Multiple molecular mechanisms are involved in the pathogenesis of DR. However, a final common pathway involves retinal hypoxia and consequent upregulation of vascular endothelial growth factor (VEGF).4 Therefore, treatment options for PDR aim either to promote retinal oxygen availability or to inhibit VEGF. Panretinal photocoagulation (PRP) is applied to the peripheral retinal tissue to ablate areas of the peripheral retina and thereby reduce retinal oxygen consumption.5 Increased oxygen availability in an unlasered retina downregulates VEGF production, inducing regression of retinal neovascularisation (NV). However, PRP-induced regression of new vessels is variable, and although timely PRP can protect visual acuity, serious adverse effects are common.3 ,6 The development or worsening of pre-existing macular oedema causes vision loss in 13%. In addition, loss of peripheral vision, night vision or contrast sensitivity affects nearly 5%. Non-responders and severe cases may also require vitrectomy. Nine-month follow-up of 209 eyes with PDR treated with PRP in the National Health Service (NHS) showed that 46% did not reach the driving standard, of whom 13% had a poor visual acuity outcome of ≤6/60 Snellen.6 An alternative treatment option that could either obviate or delay the need for PRP treatment for PDR would therefore be desirable.

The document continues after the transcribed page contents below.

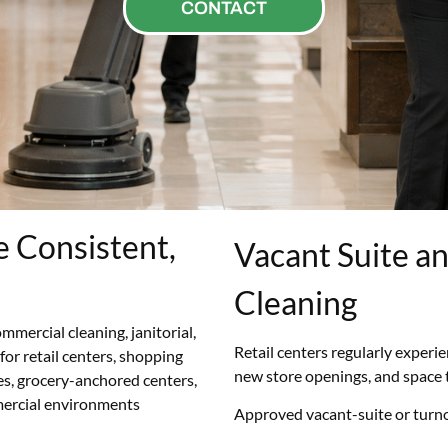
CONTACT
e Consistent,
Vacant Suite a
Cleaning
mmercial cleaning, janitorial,
Retail centers regularly experi
 for retail centers, shopping
new store openings, and space 
es, grocery-anchored centers,
mercial environments
Approved vacant-suite or turno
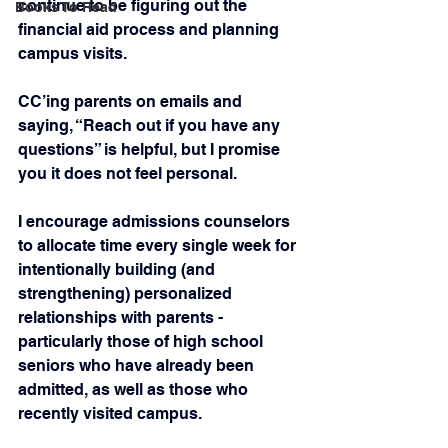
continue to be figuring out the 
Books To Read
financial aid process and planning 
campus visits.
CC’ing parents on emails and 
saying, “Reach out if you have any 
questions” is helpful, but I promise 
you it does not feel personal.
I encourage admissions counselors 
to allocate time every single week for 
intentionally building (and 
strengthening) personalized 
relationships with parents - 
particularly those of high school 
seniors who have already been 
admitted, as well as those who 
recently visited campus.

Novel intravitreal anti-VEGF therapies including aflibercept, ranibizumab and bevacizumab have substantially improved the treatment prognosis for a wide range of ocular diseases, including neovascular age-related macular degeneration, DMO and retinal vein occlusions. Anti-VEGF treatment has superseded macular laser treatment and is now the standard of care for DMO involving the central macula ( Several clinical and preclinical studies indicate that VEGF is a key mediator in the development of retinal NV. Injection of VEGF into the eye of a non-human primate stimulates growth and permeability of new vessels on the retina, simulating PDR, and also induces NVG.7 There is also clear evidence that hypoxic retina produces VEGF.8 Levels of VEGF mRNA and protein are elevated in a manner that is spatially and temporally consistent with the role for VEGF in the growth of new vessels.9 VEGF levels are highest in ocular fluid in patients with PDR compared with other retinal diseases.10 Evidence in support of a direct role of anti-VEGF agents blocking retinal new vessel growth has also been reported using a soluble VEGF receptor, anti-VEGF aptamers and VEGFR1-neutralising antisera.11 ,12 Recent evidence also indicates that monthly anti-VEGF treatment can reduce the severity and delay the progression of DR over 24 months.13 Several case series using different anti-VEGF agents have shown that anti-VEGF therapy is effective in causing transient regression of retinal NV in PDR.14 The impact of this treatment on visual function and the effects of these agents on retinal NV compared with PRP remain unclear. It is possible that a long-acting anti-VEGF agent such as aflibercept may be sufficient to preclude the need for laser treatment as long as the eye continues to receive the treatment. Accordingly, we need to investigate this further by conducting a robust multicentre randomised controlled trial comparing the efficacy, safety and cost-effectiveness of repeated intravitreal aflibercept relative to PRP in treating and preventing the recurrence of PDR.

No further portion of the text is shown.